2. Some of the architecture on it is gorgeous, in particular the houses. I so want to live in some of those places (at least for a while).
3. That said, I think of this movie as the hyperactive, well-groomed but not-too-bright little brother of Foucault's Pendulum. Actually -and no offense to the Code's fans, this is purely a matter of taste- it kind of feels precisely like that, like it's just too juvenile to take seriously, even if it's trying in earnest, while Foucault's Pendulum is a book you can engage as an equal, and thus find fascinating, even when you don't like it. And I probably should stop using relationship metaphors when talking about movies and books, right?
4. It's the damn twenty-first century.

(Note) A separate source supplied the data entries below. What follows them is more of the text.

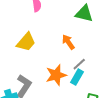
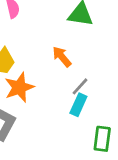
orange star: (56, 75) -> (19, 87), moved

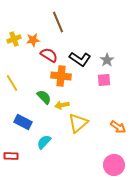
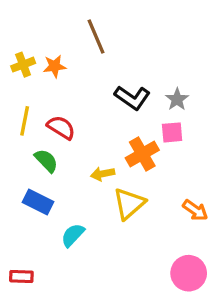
red semicircle: (49, 55) -> (61, 127), moved
orange cross: (61, 76) -> (142, 154), moved, turned -36
yellow line: (12, 83) -> (25, 121), moved, turned 42
green semicircle: (44, 97) -> (46, 161), moved
red rectangle: (11, 156) -> (21, 276), moved

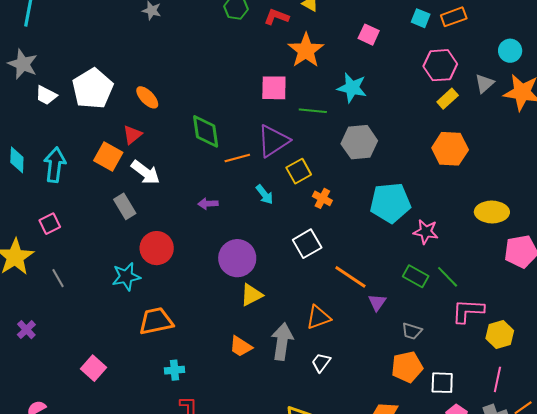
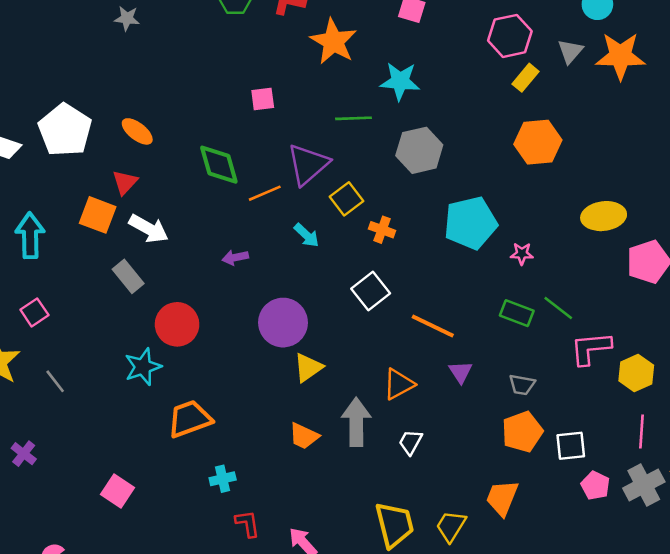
pink square: (274, 88) -> (263, 99), moved, size x0.7
pink star: (426, 232) -> (522, 254), size x0.7
purple triangle: (377, 302) -> (460, 372), moved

Anagrams aren't "codes" that you have to "break"; cryptography isn't about cute puzzles, it's about math and algorithms and engineering.

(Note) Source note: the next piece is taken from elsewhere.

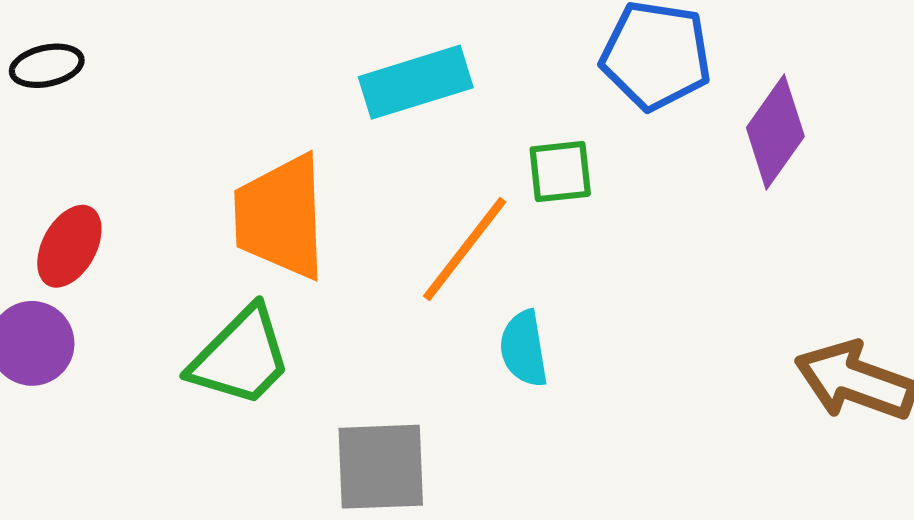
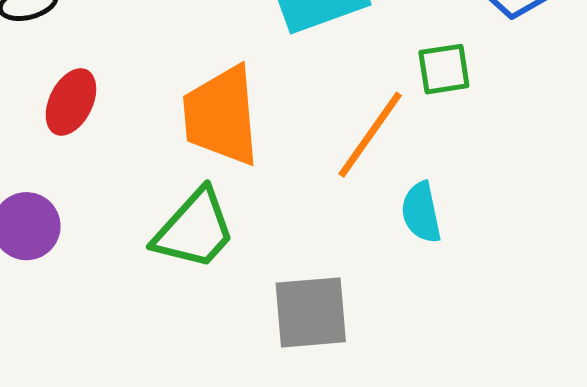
red ellipse: (69, 246) -> (71, 102), moved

4b. I don't care if it's a design by Da Vinci and has cute chemical failsafes. It's a centuries old mechanical puzzle, dammit! Use an x-ray machine. Use ultrasound. Use an explosive devices expert. But that'd be cheating, right? That wouldn't be spiritual and knightly. Bah. I love both historical fiction and science fiction, but not contemporary fiction made with the tropes of historical fiction; misjudging the resources of our era is as bad as any other sort of anachronism.
5. Not being a religious person, I wasn't much interested on the religious arguments (no big surprise there), although I'll be willing to consider any religion that preaches against Tom Hanks' hairdo.